# Wismec Noisy Cricket II-2 and Neutron RDA



## Soprono (5/8/16)

Mmm not sure if its intended to replace the prior gen Noisy Cricket and not sure If im 100% sold on the style but interesting things added:

Multiple Circuit Protection
Series and Parallel Modes

Reactions: Like 4 | Informative 1


----------



## skola (5/8/16)

Similar to the hexohms right?


----------



## Arno "NoxFord" Steyn (5/8/16)

I like it seems like a good mod and atomiser to replace my carry(Noisy Cricket Black gen2 with Mutation RDA)

Reactions: Informative 1


----------



## Soprono (5/8/16)

skola said:


> Similar to the hexohms right?



Mmm not sure yet however the Hex does not do Parallel/Series switching it is only in series. The circuit protection is the same yes in functionality.

Reactions: Thanks 1


----------



## zadiac (5/8/16)

I like this. Very nice.


----------



## Charel van Biljon (5/8/16)

I am so getting one of these.
Love my Noisy Cricket V1 and this will make a lovely addition.


----------



## n0ugh7_zw (7/8/16)

I'm keen on the mod, the RDA looks kinda meh tbh. None of the new Jaybo/Wismec RDA's have grabbed me.


----------



## Viper_SA (7/8/16)

I like this


----------



## BumbleBee (7/8/16)

Electronics, side fire button with led, regular 510 connector. This is a good looking mod but it's not a noisy cricket anymore.

IMO, that POT on the side destroys what is otherwise a very beautiful design, this just looks like an afterthought.

Reactions: Agree 1


----------



## piffht (7/8/16)

Why not post the deck or at least link?

www.wismec.com/product/neutron/

Product Introduction
Neutron, another RDA designed by JayBo, features its replaceable atomizer base and vortex flow design. Through the optional atomizer base, users can roll the coils in series or in parallel to their preference. The unique vortex flow design of top cap will bring you better flavor and atomizing performance. Also, different vaping experiences will be gotten successfully through the precise top airflow control.









Parameter
Length: 39mm
Diameter: 25mm
Main Features
Stainless Steel Material & Detachable Structure: Made of stainless steel material, Neutron is durable. And all the components can be detached and reassembled, bringing great convenience in cleaning and maintenance.

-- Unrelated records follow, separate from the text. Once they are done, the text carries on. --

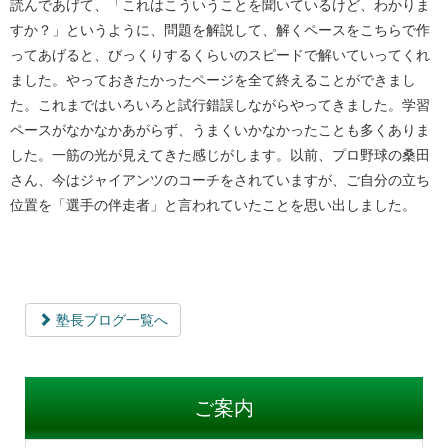
読んであげて、「これはこういうことを聞いているけど、わかりま
すか？」というように、問題を解説して、解くペースをこちらで作
ってあげると、びっくりするくらいのスピードで解いていってくれ
ました。やっておきたかったページを全て終えることができまし
た。これまではいろいろと試行錯誤しながらやってきました。学習
ペースがなかなかあがらず、うまくいかなかったことも多くありま
した。一筋の光が見えてきた感じがします。以前、プロ野球の桑田
さん、今はジャイアンツのコーチをされていますが、ご自分の立ち
位置を「選手の伴走者」と言われていたことを思い出しました。
塾長ブログ一覧へ
ご案内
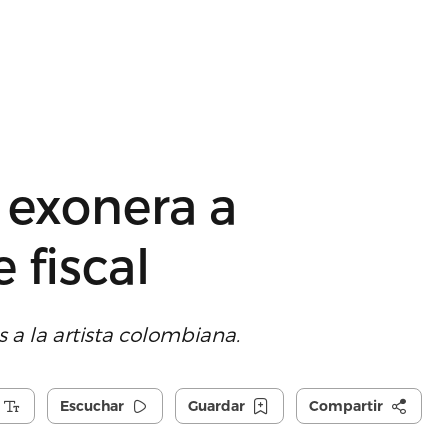
 exonera a
 fiscal
a la artista colombiana.
Escuchar
Guardar
Compartir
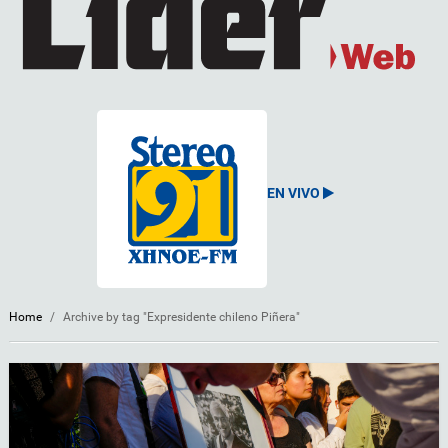
EN VIVO
Home
/
Archive by tag "Expresidente chileno Piñera"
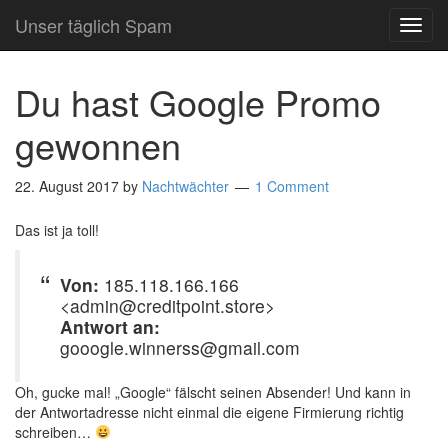
Unser täglich Spam
TOG
NAVI
Du hast Google Promo
gewonnen
22. August 2017
by
Nachtwächter
1 Comment
Das ist ja toll!
Von:
185.118.166.166
<admin@creditpoint.store>
Antwort an:
gooogle.winnerss@gmail.com
Oh, gucke mal! „Google“ fälscht seinen Absender! Und kann in
der Antwortadresse nicht einmal die eigene Firmierung richtig
schreiben…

Wide Open Wicking System: You can change the atomizer base with our equipped accessories between base for coils in series and base for coils in parallel, fixing the pre-made or self-built coil to your preference.




Newly Introduced Clapton Coil: The new Clapton coil will bring you large vapor and great flavor.

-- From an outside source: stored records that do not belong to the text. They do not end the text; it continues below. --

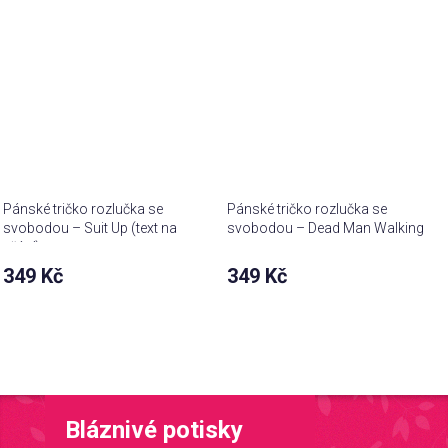
Pánské tričko rozlučka se
Pánské tričko rozlučka se
svobodou – Suit Up (text na
svobodou – Dead Man Walking
přání)
349 Kč
349 Kč
Bláznivé potisky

Precise Top Airflow Control: Through the top airflow control, you can adjust the airflow and get different vaping experiences.




Conical Top Cap Using Vortex Flow Technology: The top cap features unique vortex flow design, bringing you unexpected atomizing performance.




Standard Configuration

1*Neutron
1*Atomizer Accessories (for coils in series)
2*Clapton Coil 0.5ohm
4*Seal Ring
4*Screw
1*Cotton
1*Hex Key
1*Screw Driver
1*User Manual


----------



## Soprono (7/8/16)

Because I did it before Wismec had it updated on the site thats why. I also tend not to want to copy and paste everything that is already available. Im positing information for people to read if they want they can go follow up on it they can.

Reactions: Like 1


----------



## Soprono (7/8/16)

BumbleBee said:


> Electronics, side fire button with led, regular 510 connector. This is a good looking mod but it's not a noisy cricket anymore.
> 
> IMO, that POT on the side destroys what is otherwise a very beautiful design, this just looks like an afterthought.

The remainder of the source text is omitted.